1/10/2011

01-10-11 - Perceptual Metrics

Almost done.

RMSE of fit vs. observed MOS data :


RMSE_RGB             : 1.052392
SCIELAB_RMSE         : 0.677143
SCIELAB_MyDelta      : 0.658017
MS_SSIM_Y            : 0.608917
MS_SSIM_IW_Y         : 0.555934
PSNRHVSM_Y           : 0.521825
PSNRHVST_Y           : 0.500940
PSNRHVST_YUV         : 0.480360
MyDctDelta_Y         : 0.476927
MyDctDelta_YUV       : 0.444007

BTW I don't actually use the raw RMSE as posted above. I bias by the sdev of the observed MOS data - that is, smaller sdev = you care about those points more. See previous blog posts on this issue. The sdev biased scores (which is what was posted in previous blog posts) are :


RMSE_RGB             : 1.165620
SCIELAB_RMSE         : 0.738835
SCIELAB_MyDelta      : 0.720852
MS_SSIM_Y            : 0.639153
MS_SSIM_IW_Y         : 0.563823
PSNRHVSM_Y           : 0.551926
PSNRHVST_Y           : 0.528873
PSNRHVST_YUV         : 0.515720
MyDctDelta_Y         : 0.490206
MyDctDelta_YUV       : 0.458081
Combo                : 0.436670 (*)

(* = ADDENDUM : I added "Combo" which is the best linear combo of SCIELAB_MyDelta + MS_SSIM_IW_Y + MyDctDelta_YUV ; it's a static linear combo, obviously you could do better by going all Netflix-Prize-style and treating each metric as an "expert" and doing weighted experts based on various decision attributes of the image; eg. certain metrics will do better on certain types of images so you weight them from that).

For sanity check I made plots (click for hi res) ; the X axis is the human observed MOS score, the Y axis is the fitted metric :

Sanity is confirmed. (the RMSE_RGB plot has those horizontal lines because one of the distortion types is RGB random noise at a few fixed RMSE levels - you can see that for the same amount of RGB RMSE noise there are a variety of human MOS scores).
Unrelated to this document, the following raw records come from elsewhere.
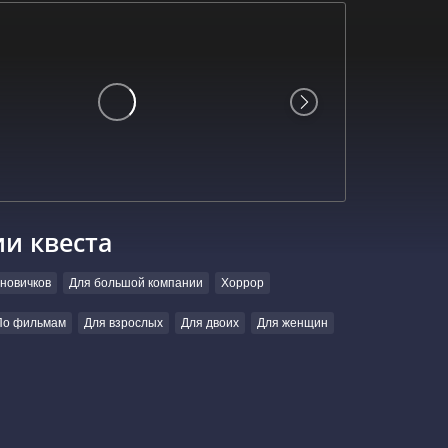
ии квеста
новичков
Для большой компании
Хоррор
По фильмам
Для взрослых
Для двоих
Для женщин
ADDENDUM : if you haven't followed old posts, this is on the TID2008 database (without "exotics"). I really need to find another database to cross-check to make sure I haven't over-trained.
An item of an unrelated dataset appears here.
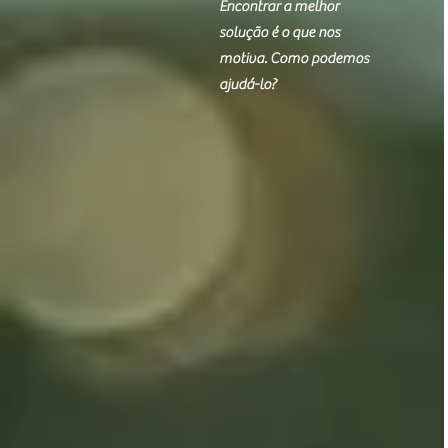
Encontrar a melhor
solução é o que nos
motiva. Como podemos
ajudá-lo?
Some quick notes of what worked and what didn't work.


What worked :

Variance Masking of high-frequency detail

Variance Masking of DC deltas

PSNRHVS JPEG-style visibility thresholds

Using the right spatial scale for each piece of the metric
  (eg. what size window for local sdev, what spatial filter for DC delta)

Space-frequency subband energy preservation

Frequency subband weighting


What didn't work :

Luma Masking

LAB or other color spaces than YUV in most metrics

anything but "Y" as the most important part of the metric

Nonlinear mappings of signal and perception
  (other than the nonlinear mapping already in gamma correction)

4 comments:

ryg said...

Wow, that looks pretty damn sweet.

It's interesting that the MyDct plot has a few outliers where the visual quality is underestimated, but not where it's significantly overestimated. I wonder if that's just a blip or reproducible with other datasets.

How does the spatial band energy preservation work? Do you partition the DCT coefficients into a set of buckets of roughly similar frequency content and take a weighted L2 norm of the difference, or is it more complicated?

cbloom said...

"It's interesting that the MyDct plot has a few outliers where the visual quality is underestimated, "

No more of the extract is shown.